The emergence of rare axolotl morphs is a result of us tweaking nature.
Axolotls have fascinated the international public ever since they were first brought to Paris from Mexico in 1864. Europeans across the continent began breeding these salamanders, marking the beginning of an extensive pet trade in the animals, which breed easily in captivity. Eventually, as axolotls were becoming more and more popular, some owners started to notice something strange: their pets spontaneously morphed from an aquatic animal into a terrestrial one.
A blog posted to Imgur by Courtney Bailey (aka @SalamanderWithASign) details the transformation of her axolotl named Gollum. Although Bailey had been aware of rare axolotl morphs, she never expected to witness the change first-hand.
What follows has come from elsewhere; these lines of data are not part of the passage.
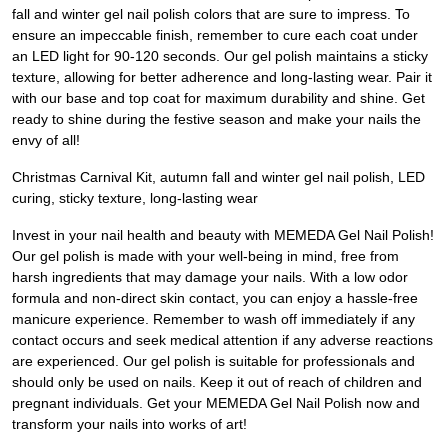
fall and winter gel nail polish colors that are sure to impress. To
ensure an impeccable finish, remember to cure each coat under
an LED light for 90-120 seconds. Our gel polish maintains a sticky
texture, allowing for better adherence and long-lasting wear. Pair it
with our base and top coat for maximum durability and shine. Get
ready to shine during the festive season and make your nails the
envy of all!
Christmas Carnival Kit, autumn fall and winter gel nail polish, LED
curing, sticky texture, long-lasting wear
Invest in your nail health and beauty with MEMEDA Gel Nail Polish!
Our gel polish is made with your well-being in mind, free from
harsh ingredients that may damage your nails. With a low odor
formula and non-direct skin contact, you can enjoy a hassle-free
manicure experience. Remember to wash off immediately if any
contact occurs and seek medical attention if any adverse reactions
are experienced. Our gel polish is suitable for professionals and
should only be used on nails. Keep it out of reach of children and
pregnant individuals. Get your MEMEDA Gel Nail Polish now and
transform your nails into works of art!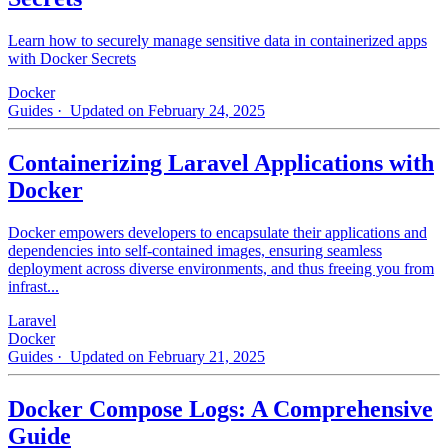
Learn how to securely manage sensitive data in containerized apps
with Docker Secrets
Docker
Guides
· Updated on February 24, 2025
Containerizing Laravel Applications with
Docker
Docker empowers developers to encapsulate their applications and
dependencies into self-contained images, ensuring seamless
deployment across diverse environments, and thus freeing you from
infrast...
Laravel
Docker
Guides
· Updated on February 21, 2025
Docker Compose Logs: A Comprehensive
Guide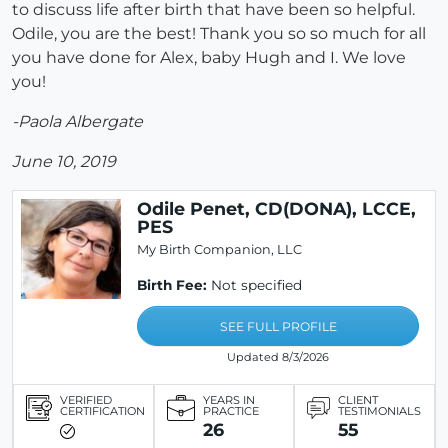
to discuss life after birth that have been so helpful.
Odile, you are the best! Thank you so so much for all
you have done for Alex, baby Hugh and I. We love
you!
-Paola Albergate
June 10, 2019
Odile Penet, CD(DONA), LCCE,
PES
My Birth Companion, LLC
Birth Fee:
Not specified
SEE FULL PROFILE
Updated 8/3/2026
VERIFIED
YEARS IN
CLIENT
CERTIFICATION
PRACTICE
TESTIMONIALS
26
55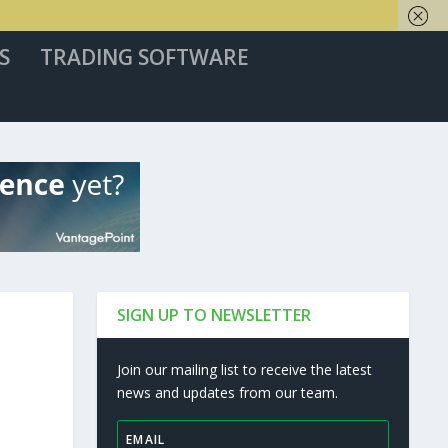
S
TRADING SOFTWARE
SIGN UP TO NEWSLETTER
Join our mailing list to receive the latest
news and updates from our team.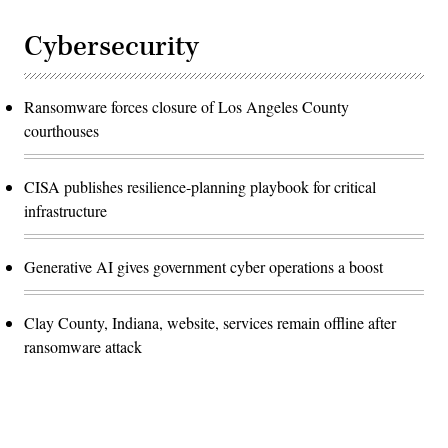
Cybersecurity
Ransomware forces closure of Los Angeles County
courthouses
CISA publishes resilience-planning playbook for critical
infrastructure
Generative AI gives government cyber operations a boost
Clay County, Indiana, website, services remain offline after
ransomware attack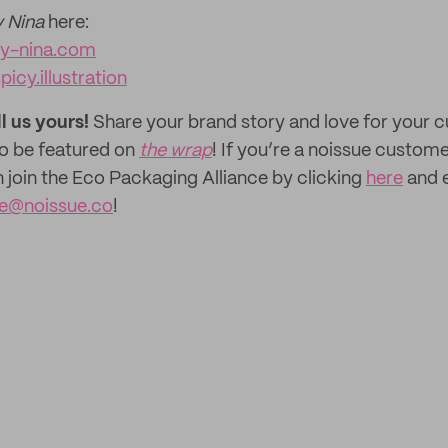
 Nina
here:
y-nina.com
picy.illustration
ll us yours!
Share your brand story and love for your
to be featured on
the wrap
! If you’re a noissue custom
n join the Eco Packaging Alliance by clicking
here
and e
ce@noissue.co
!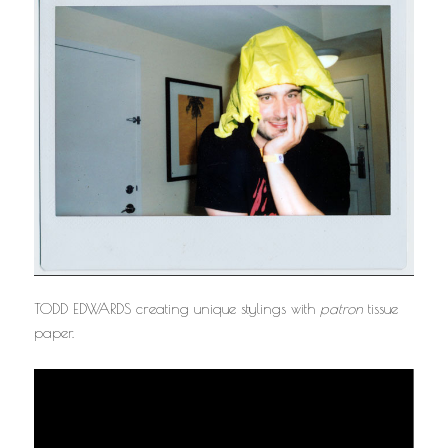
TODD EDWARDS creating unique stylings with
patron
tissue
paper.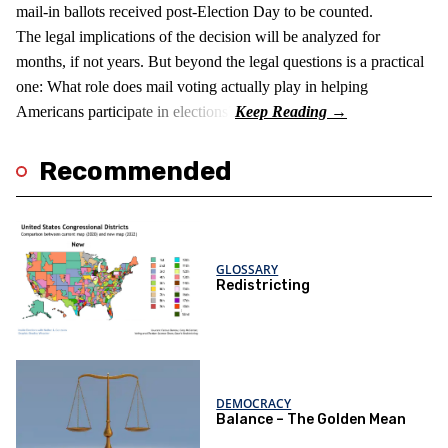
mail-in ballots received post-Election Day to be counted.
The legal implications of the decision will be analyzed for
months, if not years. But beyond the legal questions is a practical
one: What role does mail voting actually play in helping
Americans participate in elections?
Recommended
GLOSSARY
Redistricting
DEMOCRACY
Balance – The Golden Mean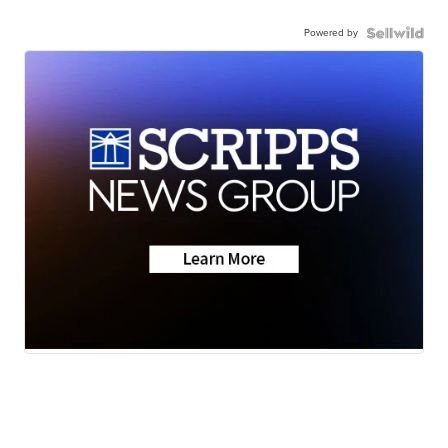
Powered by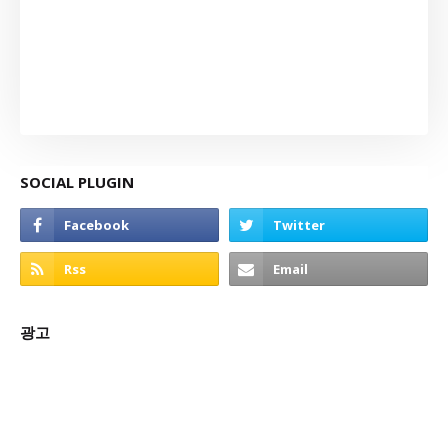
SOCIAL PLUGIN
광고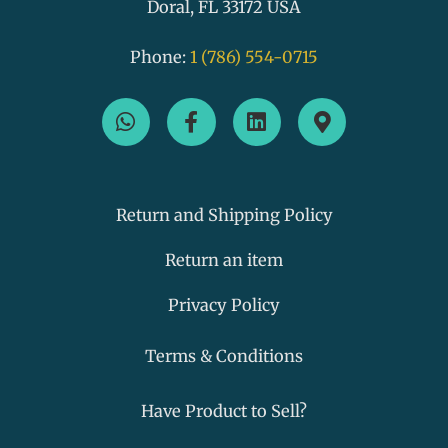
Doral, FL 33172 USA
Phone:
1 (786) 554-0715
W
F
L
M
h
a
i
a
a
c
n
p
t
e
k
-
s
b
e
m
a
o
d
a
Return and Shipping Policy
p
o
i
r
p
k
n
k
Return an item
-
e
f
r
Privacy Policy
-
a
Terms & Conditions
l
t
Have Product to Sell?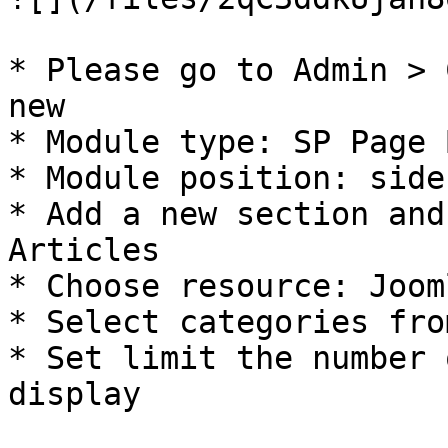
* Please go to Admin > 
new

* Module type: SP Page 
* Module position: side
* Add a new section and
Articles

* Choose resource: Joom
* Select categories fro
* Set limit the number 
display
“This is what Gollum looked like when I bought him. He was your classic axolotl. Webbed feet, fluffy gills, and a cute little smile. As with all axolotls, he was supposed to remain aquatic for his entire life,” one post reads. “Gollum did not get that memo.”
“One day I noticed that he was looking really ‘sick.’ I quarantined him from his tankmates and within a week, he looked like the above picture. No gills, no webbed feet, and he didn’t want water anymore at all.”
“This is incredibly, very, very rare.”
But how is that possible at all? Well, that’s where humans come into the picture. Firstly, axolotls are critically endangered in the wild because of habitat degradation. They once inhabited the high-altitude lakes around Mexico City, but now only a handful of them survive in a few inland canals in the area.
Secondly, as axolotl expert Dr Catherine McCusker from the University of Massachusetts Boston told IFLScience, all captive axolotls around the world today originate from as few as six individuals. And since inbreeding carries a lot of risks – as the many breed-specific health problems of domestic dogs demonstrate -, breeders tried to increase their genetic diversity and make the axolotls healthier by hybridizing captive specimens with tiger salamanders, a close relative.
Originally, axolotls are paedomorphic salamanders, meaning they retain all of their juvenile, tadpole characteristics for life, as their bodies don’t produce the necessary hormones that give their bodies the message to “grow up.” For this reason, they are never supposed to lose their gills and fins and leave water like other amphibians, including tiger salamanders, which transition from tadpole to terrestrial.
For some reason, Gollum got the signal from his thyroid to change into a terrestrial salamander – and that reason is the above-mentioned cross-breeding. By hybridizing the axolotl with the tiger salamander, humans created a critter with several options in their later life wardrobe. Some will remain aquatic axolotls, while others eventually make the shift to become rare axolotl morphs – something that’s probably somewhat confusing to the unresearched pet owner.
“The first most obvious change is that their gills begin to regress,” said McCusker, who studies axolotl regeneration. “Once that is completed, they can no longer breathe underwater, and must be provided with ‘terrestrial’ material to crawl around on.”
Gollum, too, absorbed his gills and fins and started using lungs to breathe. He even grew eyelids and a tongue.
“There are also many changes that happen to their skin to adapt to their new habitat,” McCusker explains. She is currently studying limb regeneration using Mexican axolotls as a model. Rare morph axolotls lose some of their regeneration skills, but those who retain their paedomorphic state are masters of regrowing full limbs.
As for Gollum’s owner, her experience with her pet’s transformation has made her determined to be an advocate for rare axolotl morphs, who are very difficult to care for owing to the lack of available information online. Therefore, Bailey has shared her own tips on axolotl morph care and the quest continues.
“I’ve been talking to an expert on the matter who has successfully kept morphs for 10+ years. He says that with proper care, Gollum will likely live out a full life. The issue with most people is that they just don’t know how to care for the animals properly […] I want to share him with the world. I want to document how I care for him so that others can follow suit and expand the lifespan of their own morphs.”
In the name of all axolotl owners and animal lovers, we really appreciate the effort.